Mas for Minshall is living art that Trinidadians make fresh every year. The Trinidadian aesthetic is performance itself, and performance is none other than life in the present moment. 

Written Reflection

Option 1

In the film, “Mas Man”, one critic characterized Peter Minshall’s work as inappropriate to the genre by staging the negative side of the human experience, most significantly in his River trilogy, or going too “high concept” by staging questions and concerns of epic proportions—good vs evil, technology vs humanity, the ephemeral nature of existence. Engage this idea—based on your viewing of the film and the scope of his work represented there, to what extent do you agree or disagree? 

Option 2

Reflect on the two videos on J’ouvert in Trinidad and Kanaval at Jacmel, Haiti. What similarities do you notice and what differences seem significant? What social function do these Carnival expressions seem to fulfill? How do they challenge your understanding of Carnival?

Option 3

Devise your and respond to your own prompt! Alternatively, you can formulate a set of questions and show how these arose from specific scenes or moments in the various films you viewed. 

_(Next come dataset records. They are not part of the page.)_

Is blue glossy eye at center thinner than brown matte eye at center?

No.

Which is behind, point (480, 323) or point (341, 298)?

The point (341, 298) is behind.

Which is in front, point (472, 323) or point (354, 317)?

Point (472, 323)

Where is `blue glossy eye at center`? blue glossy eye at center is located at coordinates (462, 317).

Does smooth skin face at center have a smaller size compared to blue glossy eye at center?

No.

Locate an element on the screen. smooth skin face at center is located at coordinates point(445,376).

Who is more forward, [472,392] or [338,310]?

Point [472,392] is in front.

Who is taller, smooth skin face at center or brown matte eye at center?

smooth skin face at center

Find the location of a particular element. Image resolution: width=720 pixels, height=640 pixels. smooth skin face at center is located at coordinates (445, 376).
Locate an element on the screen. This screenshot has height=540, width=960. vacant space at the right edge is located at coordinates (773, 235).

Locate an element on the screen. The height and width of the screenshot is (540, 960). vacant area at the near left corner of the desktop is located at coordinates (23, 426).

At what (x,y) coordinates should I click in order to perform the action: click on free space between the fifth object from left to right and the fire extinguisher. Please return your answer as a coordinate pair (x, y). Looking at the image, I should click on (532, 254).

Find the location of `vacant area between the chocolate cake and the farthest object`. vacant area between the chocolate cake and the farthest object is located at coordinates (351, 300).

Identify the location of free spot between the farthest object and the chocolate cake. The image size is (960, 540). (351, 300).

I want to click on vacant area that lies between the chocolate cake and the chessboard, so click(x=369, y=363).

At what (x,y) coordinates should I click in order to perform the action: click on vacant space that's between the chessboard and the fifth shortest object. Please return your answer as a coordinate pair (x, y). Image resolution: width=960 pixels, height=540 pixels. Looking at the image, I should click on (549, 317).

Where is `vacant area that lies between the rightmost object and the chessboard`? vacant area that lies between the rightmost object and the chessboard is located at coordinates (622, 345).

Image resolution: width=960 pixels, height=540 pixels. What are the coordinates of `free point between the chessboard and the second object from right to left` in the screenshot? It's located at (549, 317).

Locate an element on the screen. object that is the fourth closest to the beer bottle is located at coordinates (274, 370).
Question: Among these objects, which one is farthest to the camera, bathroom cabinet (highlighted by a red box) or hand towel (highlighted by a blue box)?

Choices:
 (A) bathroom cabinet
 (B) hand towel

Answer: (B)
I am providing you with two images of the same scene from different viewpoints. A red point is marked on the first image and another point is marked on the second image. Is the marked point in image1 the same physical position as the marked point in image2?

Here is the Imagination of the Black Radical (Rhea Storr, 2020)

Filmmaker Rhea Storr offers an ecstatic immersion into Junkanoo—a form of carnival celebrated in the Bahamas and a living expression of Afrofuturism as resistance.

Three Keywords:

Radical comes from a Latin word meaning “root,” in its earliest uses, it refers to roots of various kinds, first literal and then figurative. Because roots are the deepest part of a plant, radical came to describe things understood as fundamental or essential. In phrases like “radical reform” and “radical change,” radical implies a shift in the most basic or necessary part of something.

Tanisha G. Hill-Jarett says the “radical imagination entails stepping outside the confines of the now and into the expansiveness of what could be. It has been described as the ability to dream of possible futures and bring these possibilities back to the present to drive social transformation.”  She proposes three processes that comprise the radical imagination: (1) imagining alternative Black futures, (2) radical hope, and (3) collective courage. 

Hill-Jarett elaborates, “Afrofuturism intersects with the Black imagination to provide a framework for communicating ideas around possible futures and creating spaces of Black empowerment. Afrofuturism is an epistemology and artistic expression that explores the African diaspora experience through alternate realities and futures using imagination, technology, and mysticism. Afrofuturism reasserts Black agency in a way that places African diaspora people as central story writers and occupants of the past, present, and future. “

Discussion Questions

.What does it mean to have and cultivate a radical imagination within the context of the Bahamas?

.Why is carnival a vital space to experience collective world-making?

.How does the short documentary understand and perform Afro-futurism?

.What visions of the future do you see performed in carnivals?